In March, Covid19 was downgraded from a high consequence infectious disease despite having been designated such just two months previously and being the most dangerous outbreak in a century.  Conveniently for the Government, the conclusions of the Health and Safety Executive for what PPE was required for the worst type of disease could therefore be disregarded and it’s indifference to the advice of the World Health Organisation concerning PPE is seemingly justified.

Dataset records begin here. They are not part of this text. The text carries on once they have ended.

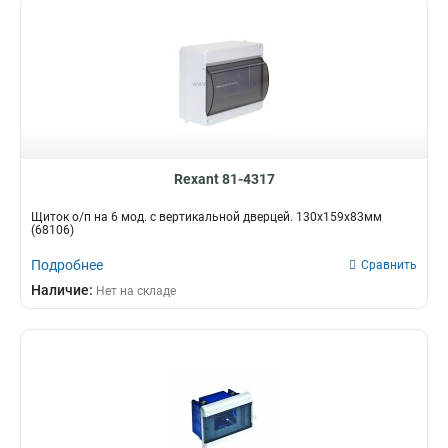
Rexant 81-4317
Щиток о/п на 6 мод. с вертикальной дверцей. 130х159х83мм
(68106)
Подробнее
Сравнить
Наличие:
Нет на складе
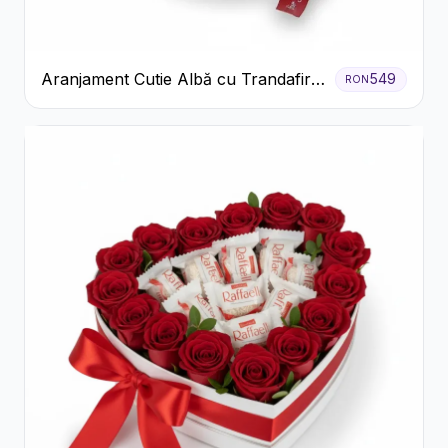
Aranjament Cutie Albă cu Trandafiri
549
RON
Roșii și Raffaello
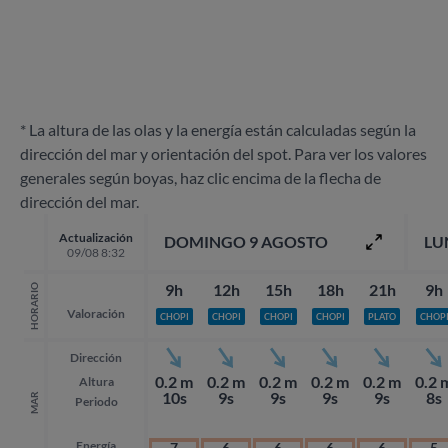
* La altura de las olas y la energía están calculadas según la
dirección del mar y orientación del spot. Para ver los valores
generales según boyas, haz clic encima de la flecha de
dirección del mar.
Actualización
DOMINGO 9 AGOSTO
LU
09/08 8:32
9h
12h
15h
18h
21h
9h
HORARIO
Valoración
CHOPI
CHOPI
CHOPI
CHOPI
PLATO
CHOP
Dirección
0.2 m
0.2 m
0.2 m
0.2 m
0.2 m
0.2 
Altura
10s
9s
9s
9s
9s
8s
MAR
Periodo
Energía
7
6
6
6
6
5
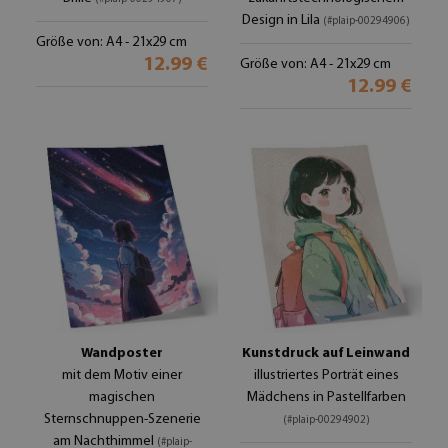
Design in Lila
(#plaip-00294906)
Größe von: A4 - 21x29 cm
12.99 €
Größe von: A4 - 21x29 cm
12.99 €
Wandposter
Kunstdruck auf Leinwand
mit dem Motiv einer
illustriertes Porträt eines
magischen
Mädchens in Pastellfarben
Sternschnuppen-Szenerie
(#plaip-00294902)
am Nachthimmel
(#plaip-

If a pandemic had been completely unexpected, the Government’s unpreparedness could be understandable.  If its own plans hadn’t specified exactly what we needed and now lack, it may have been able to justify not having it.  If it had sprung into action in January when the threat first emerged or at least a few weeks later when the virus reached Europe, we might now forgive continuing shortages.  As one doctor put it, however, ‘It is unprecedented but it wasn’t unexpected’.  It’s all well and good the Prime Minister prioritising PPE on his return to work, but where was he at the start of this crisis when the Government had the opportunity to hit the ground running and get ahead of the virus and, as The Sunday Times reported, he was absent from all five of the first COBRA meetings?

The Government exhorts us to protect the NHS in order to save lives.  Meanwhile, it fails to protect our doctors and nurses and too many of them are dying.  Today, there was a minute’s silence for key workers who have died during this emergency.  Every Thursday, we’ll applaud the living once again, but as the weeks pass our gratitude for their hard work will be matched with sadness for their colleagues who have succumbed to the virus and anger at the Government’s scandalous neglect of them.